I have three tables:
x (column1,..., x_id)
y (column1, column2, colum3, ..., x_id, y_id)
z (column1, column2, colum3,..., x_id, y_id, z_id)
My final goal: delete duplicates in y table if all of their linked values (based on foreign keys) in z table are also exactly the same. For example, This is just an example.
For more clarification consider this example: y table: my table structure is very similar to this and this table is close to the reality of what I have.

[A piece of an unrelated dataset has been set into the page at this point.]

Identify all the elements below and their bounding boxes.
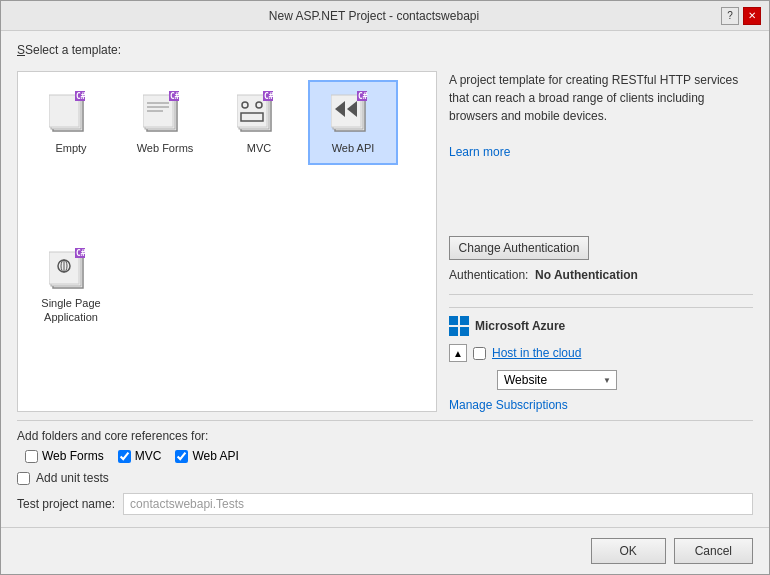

column 1 | column 2 | x_id | y_id |
---|---|---|---|
foo | bar | 1 | 1 |
foo | bar | 1 | 2 |
xx | yy | 2 | 3 |
zz | kk | 2 | 4 |
tt | mm | 2 | 5 |
baz | qux | 3 | 6 |
baz | qux | 3 | 7 |
has two groups with the same column 1 and column 2 and x_id values (the y_ids = (1 and 2) and y_id == (6,7).
Then for these rows, I want to check a second table to see if all the items are the same. meaning they have the same items in the z table. The items of the y_id = 1 and y_id = 2 are the same, so one of them in the y table should be deleted.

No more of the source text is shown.